◆ WHAT THE TASK REQUIRES ◆
Retype exactly what appears below from the line containing "Número actual" down to the line containing "disambung dengan brainstormingbagaimana", keeping both end lines. Do not include pictures.

◆ RECORDS FOR THIS EXERCISE ◆
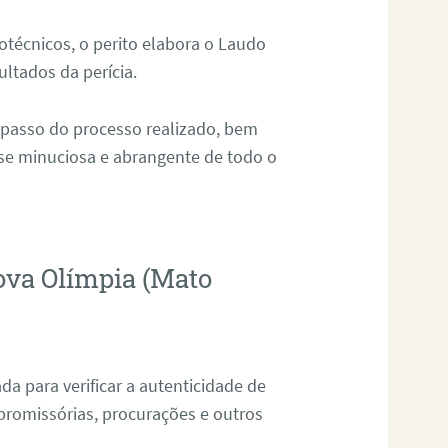
técnicos, o perito elabora o Laudo
ultados da perícia.
 passo do processo realizado, bem
ise minuciosa e abrangente de todo o
ova Olímpia (Mato
da para verificar a autenticidade de
promissórias, procurações e outros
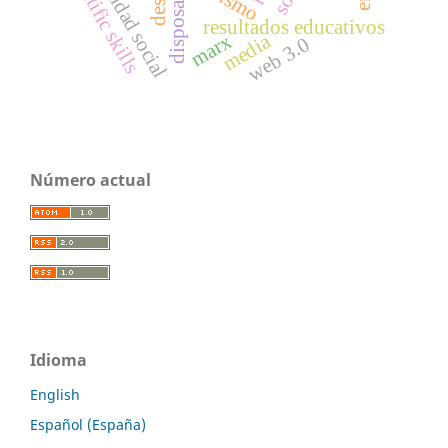
desigualdad social
scientific skills
disposal
resultados educativos
marx
media
web 3.0
Número actual
Idioma
English
Español (España)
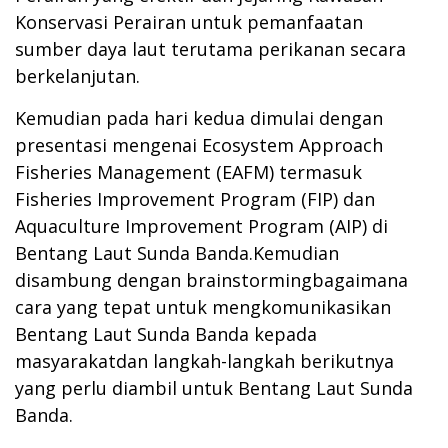
Konservasi Perairan untuk pemanfaatan
sumber daya laut terutama perikanan secara
berkelanjutan.
Kemudian pada hari kedua dimulai dengan
presentasi mengenai Ecosystem Approach
Fisheries Management (EAFM) termasuk
Fisheries Improvement Program (FIP) dan
Aquaculture Improvement Program (AIP) di
Bentang Laut Sunda Banda.Kemudian
disambung dengan brainstormingbagaimana
cara yang tepat untuk mengkomunikasikan
Bentang Laut Sunda Banda kepada
masyarakatdan langkah-langkah berikutnya
yang perlu diambil untuk Bentang Laut Sunda
Banda.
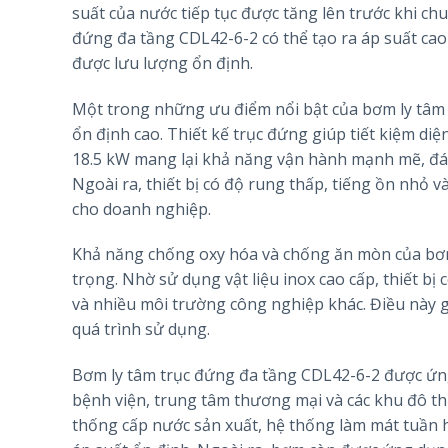
suất của nước tiếp tục được tăng lên trước khi ch
đứng đa tầng CDL42-6-2 có thể tạo ra áp suất cao
được lưu lượng ổn định.
Một trong những ưu điểm nổi bật của bơm ly tâm 
ổn định cao. Thiết kế trục đứng giúp tiết kiệm diệ
18.5 kW mang lại khả năng vận hành mạnh mẽ, đá
Ngoài ra, thiết bị có độ rung thấp, tiếng ồn nhỏ 
cho doanh nghiệp.
Khả năng chống oxy hóa và chống ăn mòn của bơm 
trọng. Nhờ sử dụng vật liệu inox cao cấp, thiết b
và nhiều môi trường công nghiệp khác. Điều này g
quá trình sử dụng.
Bơm ly tâm trục đứng đa tầng CDL42-6-2 được ứng
bệnh viện, trung tâm thương mại và các khu đô thị
thống cấp nước sản xuất, hệ thống làm mát tuần 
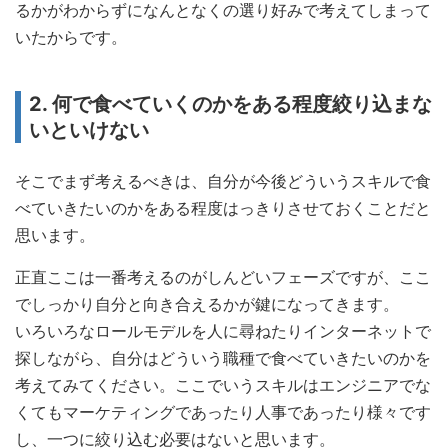
るかがわからずになんとなくの選り好みで考えてしまって
いたからです。
2. 何で食べていくのかをある程度絞り込まな
いといけない
そこでまず考えるべきは、自分が今後どういうスキルで食
べていきたいのかをある程度はっきりさせておくことだと
思います。
正直ここは一番考えるのがしんどいフェーズですが、ここ
でしっかり自分と向き合えるかが鍵になってきます。
いろいろなロールモデルを人に尋ねたりインターネットで
探しながら、自分はどういう職種で食べていきたいのかを
考えてみてください。ここでいうスキルはエンジニアでな
くてもマーケティングであったり人事であったり様々です
し、一つに絞り込む必要はないと思います。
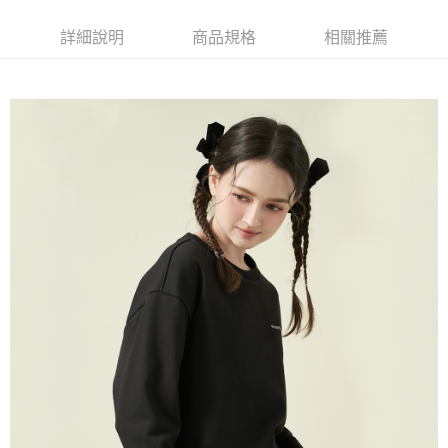
每筆NT$60，滿NT$1,500(含以上)免運費
萊爾富取貨付款
詳細說明
商品規格
相關推薦
每筆NT$60，滿NT$1,500(含以上)免運費
付款後萊爾富取貨
每筆NT$60，滿NT$1,500(含以上)免運費
7-11取貨付款
每筆NT$60，滿NT$1,500(含以上)免運費
付款後7-11取貨
每筆NT$60，滿NT$1,500(含以上)免運費
宅配(本島)
每筆NT$90，滿NT$1,500(含以上)免運費
宅配(離島)
每筆NT$225，滿NT$1,500(含以上)免運費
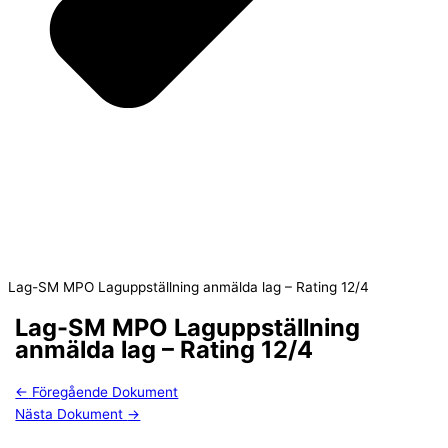
Lag-SM MPO Laguppställning anmälda lag – Rating 12/4
Lag-SM MPO Laguppställning
anmälda lag – Rating 12/4
←
Föregående Dokument
Nästa Dokument
→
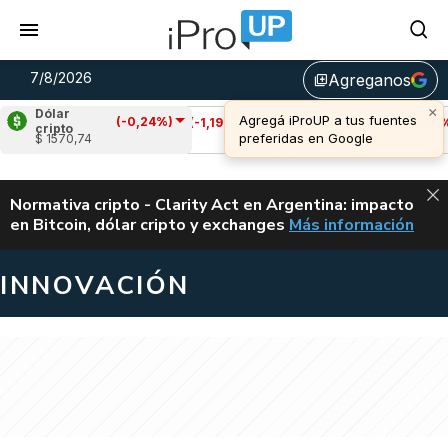
7/8/2026
Agreganos
library_add
Dólar
(-0,24%)
Cardano
(-1,19%)
Avalanche
(-0,85%)
cripto
$ 1570,74
u$s 0,20
u$s 6,44
ALERTA
Normativa cripto - Clarity Act en Argentina: impacto
en Bitcoin, dólar cripto y exchanges
Más información
CLARITY ACT EN AR
INNOVACIÓN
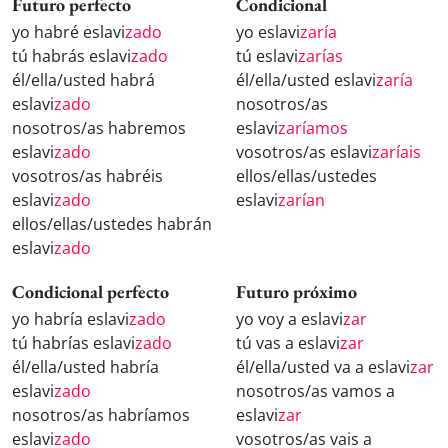
Futuro perfecto
Condicional
yo habré eslavi
zado
yo eslavi
zaría
tú habrás eslavi
zado
tú eslavi
zarías
él/ella/usted habrá
él/ella/usted eslavi
zaría
eslavi
zado
nosotros/as
nosotros/as habremos
eslavi
zaríamos
eslavi
zado
vosotros/as eslavi
zaríais
vosotros/as habréis
ellos/ellas/ustedes
eslavi
zado
eslavi
zarían
ellos/ellas/ustedes habrán
eslavi
zado
Condicional perfecto
Futuro próximo
yo habría eslavi
zado
yo voy a eslavi
zar
tú habrías eslavi
zado
tú vas a eslavi
zar
él/ella/usted habría
él/ella/usted va a eslavi
zar
eslavi
zado
nosotros/as vamos a
nosotros/as habríamos
eslavi
zar
eslavi
zado
vosotros/as vais a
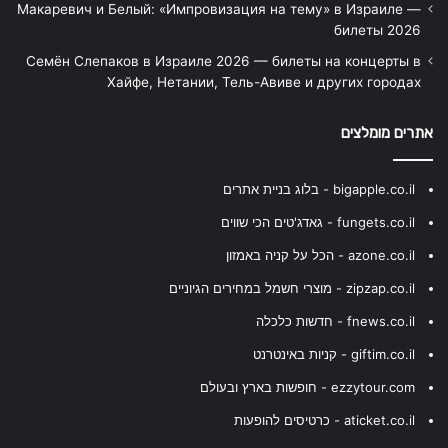
Макаревич и Белый: «Импровизация на тему» в Израиле —
билеты 2026
Семён Слепаков в Израиле 2026 — билеты на концерты в
Хайфе, Нетании, Тель-Авиве и других городах
אתרים מומלצים
bigapple.co.il - בלוג בניית אתרים
fungets.co.il - גאדג'טים הכי שווים
azone.co.il - הכל על קניה באמזון
zipzap.co.il - מוצרי חשמל במחירים הגיוניים
fnews.co.il - חדשות כלכלה
giftim.co.il - קניות באינטרנט
ezzytour.com - חופשות בארץ ובעולם
aticket.co.il - כרטיסים להופעות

◆ FINAL ANSWER ◆
Número actual
Idioma
English
Español (España)
Konservasi Perairan untuk pemanfaatan
sumber daya laut terutama perikanan secara
berkelanjutan.
Kemudian pada hari kedua dimulai dengan
presentasi mengenai Ecosystem Approach
Fisheries Management (EAFM) termasuk
Fisheries Improvement Program (FIP) dan
Aquaculture Improvement Program (AIP) di
Bentang Laut Sunda Banda.Kemudian
disambung dengan brainstormingbagaimana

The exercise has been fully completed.